Whatever Happened to P2P?

With all of the excitement around online video and distributing digital content, you’d think peer-to-peer systems would be smack in the middle of things. But yesterday, when we visited a small conference for P2P companies, there was little of the excitement found elsewhere in the industry. It seems P2P, despite its being both efficient and entrenched, is still sorely in need of a business model.
At the conference, lawyers and an MPAA rep spoke of harsher legal precedents for hosting unauthorized content; CacheLogic and BigChampagne reiterated that P2P traffic is growing; Kontiki (now owned by VeriSign) said its long-planned distribution deal with the BBC still won’t be live till next year.
There was a token guy bragging about a new anonymous open P2P network, and a bunch of people talking about using advertising and marketing tools to support filesharing (we wrote about another such effort, Skyrider, yesterday).

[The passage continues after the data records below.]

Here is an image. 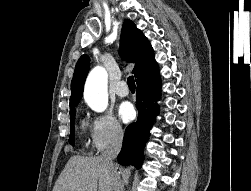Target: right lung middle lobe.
Returning a JSON list of instances; mask_svg holds the SVG:
<instances>
[{"mask_svg":"<svg viewBox=\"0 0 251 191\" xmlns=\"http://www.w3.org/2000/svg\"><path fill=\"white\" fill-rule=\"evenodd\" d=\"M77 105L74 106H70V127H71V131H70V137H69V143L71 145H74V119H75V114H76V110L75 107Z\"/></svg>","mask_w":251,"mask_h":191,"instance_id":"right-lung-middle-lobe-1","label":"right lung middle lobe"}]
</instances>
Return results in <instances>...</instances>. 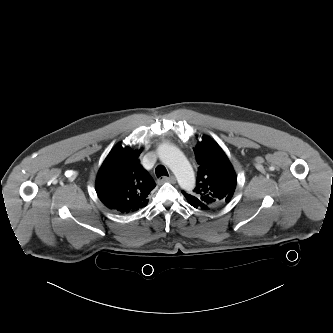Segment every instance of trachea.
<instances>
[{
    "label": "trachea",
    "mask_w": 333,
    "mask_h": 333,
    "mask_svg": "<svg viewBox=\"0 0 333 333\" xmlns=\"http://www.w3.org/2000/svg\"><path fill=\"white\" fill-rule=\"evenodd\" d=\"M155 173L158 178L160 176H168V172L163 165H158L155 169Z\"/></svg>",
    "instance_id": "3493384b"
}]
</instances>
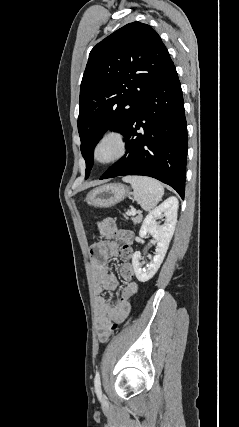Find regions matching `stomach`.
<instances>
[{"label": "stomach", "instance_id": "stomach-1", "mask_svg": "<svg viewBox=\"0 0 239 427\" xmlns=\"http://www.w3.org/2000/svg\"><path fill=\"white\" fill-rule=\"evenodd\" d=\"M129 193L123 184H106L91 190L86 201L89 205L108 208L121 202Z\"/></svg>", "mask_w": 239, "mask_h": 427}]
</instances>
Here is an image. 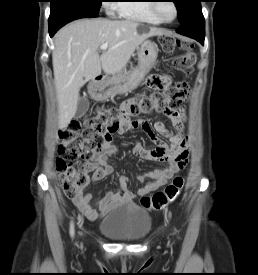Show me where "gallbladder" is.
I'll return each mask as SVG.
<instances>
[{"instance_id":"1","label":"gallbladder","mask_w":258,"mask_h":275,"mask_svg":"<svg viewBox=\"0 0 258 275\" xmlns=\"http://www.w3.org/2000/svg\"><path fill=\"white\" fill-rule=\"evenodd\" d=\"M89 100L85 97H81L77 103L76 117L83 116L89 109Z\"/></svg>"}]
</instances>
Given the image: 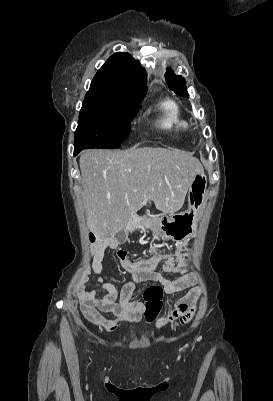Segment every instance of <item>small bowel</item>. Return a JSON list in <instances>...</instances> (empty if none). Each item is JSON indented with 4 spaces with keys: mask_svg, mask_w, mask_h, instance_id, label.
<instances>
[{
    "mask_svg": "<svg viewBox=\"0 0 273 401\" xmlns=\"http://www.w3.org/2000/svg\"><path fill=\"white\" fill-rule=\"evenodd\" d=\"M108 250L116 251V258L121 268L130 275L120 289L102 277V262ZM187 256L188 251L182 246H177L172 253L132 261L128 258V252L125 249H118V241L99 243L95 248L92 264L84 270L88 273V278L90 274H93L96 282V288L84 290L79 298L84 316L91 323L110 333L119 332V325L122 322L140 323L143 319L145 303L132 300L136 284L156 282L161 284L168 294L188 288L194 281V276L188 272ZM159 267L162 272L178 273L181 276L175 280H169L158 270ZM99 292H104V295H99ZM200 298L201 288L198 286L191 288L175 303L173 310L155 322V329L161 330L166 327L174 329L190 321ZM103 313L111 314L114 318L107 319L102 315Z\"/></svg>",
    "mask_w": 273,
    "mask_h": 401,
    "instance_id": "obj_1",
    "label": "small bowel"
}]
</instances>
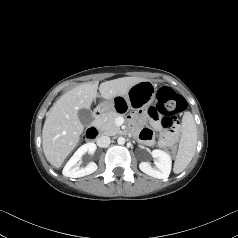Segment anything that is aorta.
Instances as JSON below:
<instances>
[{"label": "aorta", "instance_id": "762f6f07", "mask_svg": "<svg viewBox=\"0 0 238 238\" xmlns=\"http://www.w3.org/2000/svg\"><path fill=\"white\" fill-rule=\"evenodd\" d=\"M117 142H118L119 145H124L125 144V138L124 137H119L117 139Z\"/></svg>", "mask_w": 238, "mask_h": 238}]
</instances>
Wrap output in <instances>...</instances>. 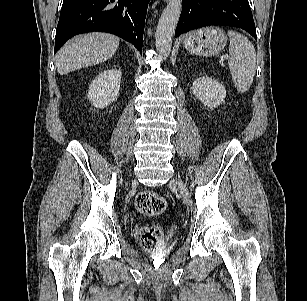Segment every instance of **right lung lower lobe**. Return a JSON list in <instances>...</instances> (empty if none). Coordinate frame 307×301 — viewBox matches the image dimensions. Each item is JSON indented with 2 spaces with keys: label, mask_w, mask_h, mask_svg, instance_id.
<instances>
[{
  "label": "right lung lower lobe",
  "mask_w": 307,
  "mask_h": 301,
  "mask_svg": "<svg viewBox=\"0 0 307 301\" xmlns=\"http://www.w3.org/2000/svg\"><path fill=\"white\" fill-rule=\"evenodd\" d=\"M150 0H63L56 29L55 52L71 37L93 31L115 34L142 53Z\"/></svg>",
  "instance_id": "98d812e1"
}]
</instances>
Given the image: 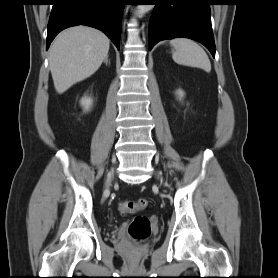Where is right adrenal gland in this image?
Instances as JSON below:
<instances>
[{"label":"right adrenal gland","mask_w":278,"mask_h":278,"mask_svg":"<svg viewBox=\"0 0 278 278\" xmlns=\"http://www.w3.org/2000/svg\"><path fill=\"white\" fill-rule=\"evenodd\" d=\"M104 63H105L106 65H109V64H110V61H108V57L105 58Z\"/></svg>","instance_id":"obj_1"}]
</instances>
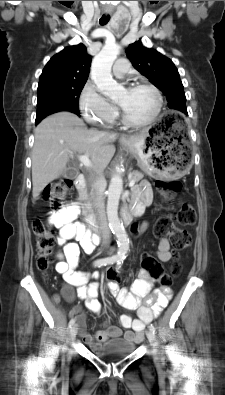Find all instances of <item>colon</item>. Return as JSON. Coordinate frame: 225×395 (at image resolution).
Returning a JSON list of instances; mask_svg holds the SVG:
<instances>
[{"instance_id":"5ec220e1","label":"colon","mask_w":225,"mask_h":395,"mask_svg":"<svg viewBox=\"0 0 225 395\" xmlns=\"http://www.w3.org/2000/svg\"><path fill=\"white\" fill-rule=\"evenodd\" d=\"M73 182L70 178H63L52 182L44 190V199L49 203L52 209L57 212L61 211L65 205L67 195L72 189ZM156 189L160 196L167 202L176 199L182 189L180 181H163L158 180L155 183ZM196 221V211L192 204L181 202L174 213L162 214L154 225V234L158 237H169L176 256L187 249L191 243L189 233L182 227L193 225ZM129 228L132 234L136 233L137 223H130ZM32 229L36 239V266L46 273L53 262V247L55 242L54 232L48 228L41 220H34ZM112 245H119V238H112ZM141 270L152 275L153 281H161L162 288H173V277L178 273L179 265L177 261L170 274H166V269L161 268L160 264L154 259L151 250H140ZM106 286L108 283H115L119 286V273H106Z\"/></svg>"}]
</instances>
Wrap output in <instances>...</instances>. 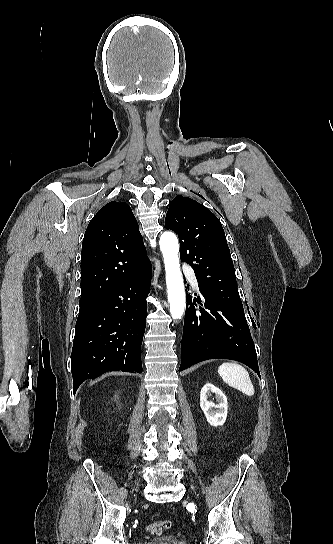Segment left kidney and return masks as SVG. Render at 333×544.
Here are the masks:
<instances>
[{"mask_svg":"<svg viewBox=\"0 0 333 544\" xmlns=\"http://www.w3.org/2000/svg\"><path fill=\"white\" fill-rule=\"evenodd\" d=\"M212 393L215 394L217 404L209 401ZM200 407L207 422L214 427L222 426L227 418V399L223 392L211 383H206L200 392Z\"/></svg>","mask_w":333,"mask_h":544,"instance_id":"1","label":"left kidney"}]
</instances>
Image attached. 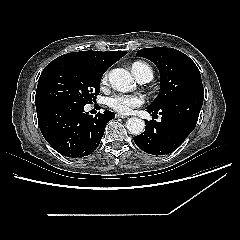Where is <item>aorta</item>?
Instances as JSON below:
<instances>
[{
  "label": "aorta",
  "mask_w": 240,
  "mask_h": 240,
  "mask_svg": "<svg viewBox=\"0 0 240 240\" xmlns=\"http://www.w3.org/2000/svg\"><path fill=\"white\" fill-rule=\"evenodd\" d=\"M109 82L115 90L120 92H127L135 86L130 72L122 68H115L110 71ZM126 127L131 134L139 135L145 129V123L140 118L131 117L126 121Z\"/></svg>",
  "instance_id": "aorta-1"
}]
</instances>
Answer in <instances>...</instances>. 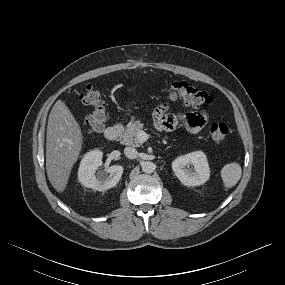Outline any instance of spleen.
<instances>
[{
	"mask_svg": "<svg viewBox=\"0 0 285 285\" xmlns=\"http://www.w3.org/2000/svg\"><path fill=\"white\" fill-rule=\"evenodd\" d=\"M242 175V170L239 164L233 162L225 165L221 169V178L225 188H232L237 184Z\"/></svg>",
	"mask_w": 285,
	"mask_h": 285,
	"instance_id": "1",
	"label": "spleen"
}]
</instances>
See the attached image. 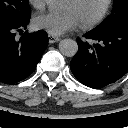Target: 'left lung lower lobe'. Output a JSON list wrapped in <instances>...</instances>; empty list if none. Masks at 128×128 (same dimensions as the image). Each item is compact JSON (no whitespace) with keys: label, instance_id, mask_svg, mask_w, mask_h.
Instances as JSON below:
<instances>
[{"label":"left lung lower lobe","instance_id":"0a47b994","mask_svg":"<svg viewBox=\"0 0 128 128\" xmlns=\"http://www.w3.org/2000/svg\"><path fill=\"white\" fill-rule=\"evenodd\" d=\"M94 44L77 39L78 52L70 62L73 75L84 85L99 89L128 72V23L84 35Z\"/></svg>","mask_w":128,"mask_h":128}]
</instances>
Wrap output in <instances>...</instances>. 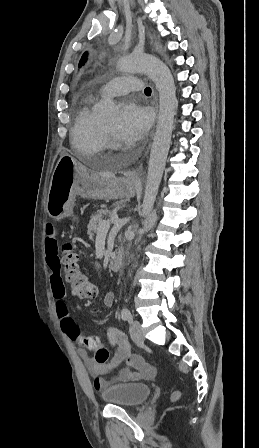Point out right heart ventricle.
Segmentation results:
<instances>
[{"mask_svg":"<svg viewBox=\"0 0 259 448\" xmlns=\"http://www.w3.org/2000/svg\"><path fill=\"white\" fill-rule=\"evenodd\" d=\"M97 97L93 93L84 96L77 105L74 124L71 130L73 145L80 151H85L82 163H90L89 155L103 151L106 143L101 132V121L93 114Z\"/></svg>","mask_w":259,"mask_h":448,"instance_id":"e07e8e85","label":"right heart ventricle"}]
</instances>
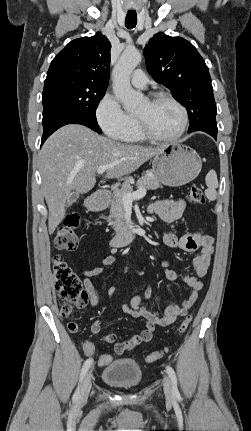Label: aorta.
Here are the masks:
<instances>
[{
    "label": "aorta",
    "mask_w": 251,
    "mask_h": 431,
    "mask_svg": "<svg viewBox=\"0 0 251 431\" xmlns=\"http://www.w3.org/2000/svg\"><path fill=\"white\" fill-rule=\"evenodd\" d=\"M141 61V54L136 48H126L115 65L113 91L126 110H133L140 105L141 96L130 84V75Z\"/></svg>",
    "instance_id": "1"
}]
</instances>
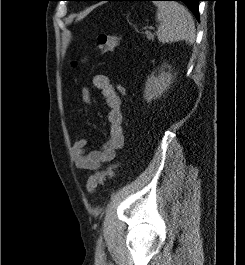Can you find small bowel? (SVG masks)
I'll return each instance as SVG.
<instances>
[{"mask_svg":"<svg viewBox=\"0 0 245 265\" xmlns=\"http://www.w3.org/2000/svg\"><path fill=\"white\" fill-rule=\"evenodd\" d=\"M92 83L94 87L100 90L109 108L107 114L108 140L100 150L87 151V140L79 138L72 146L71 155L76 168L95 171L116 157L117 152L124 146V134L121 98L113 83L107 76L101 74L94 75ZM81 99L86 104L93 103V97L88 88L81 89Z\"/></svg>","mask_w":245,"mask_h":265,"instance_id":"1","label":"small bowel"}]
</instances>
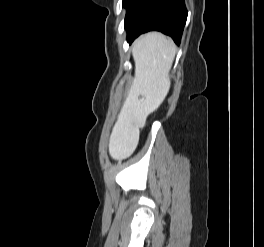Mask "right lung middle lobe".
Instances as JSON below:
<instances>
[{"label":"right lung middle lobe","mask_w":264,"mask_h":247,"mask_svg":"<svg viewBox=\"0 0 264 247\" xmlns=\"http://www.w3.org/2000/svg\"><path fill=\"white\" fill-rule=\"evenodd\" d=\"M131 0H123V7H127Z\"/></svg>","instance_id":"obj_1"}]
</instances>
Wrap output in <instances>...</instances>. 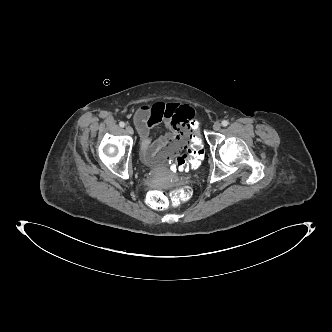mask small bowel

Sony exec Mitch Singer stopped by to discuss an multi-device token system for using your own content that he says he’s been working on for four years.
The legit P2P efforts such as StreamCast, iMesh, Mashboxx, and Wurld Media were apparently not in attendance. They didn’t come up in conversation except to contemplate StreamCast’s recent court loss (over an older version of its software).
Meanwhile, away from the conference, BitTorrent announced some small deals to incorporate its software into routers and said its long-planned big content store also won’t be up till next year. Same old, same old. What happened, guys? How come P2P didn’t get to come to the party?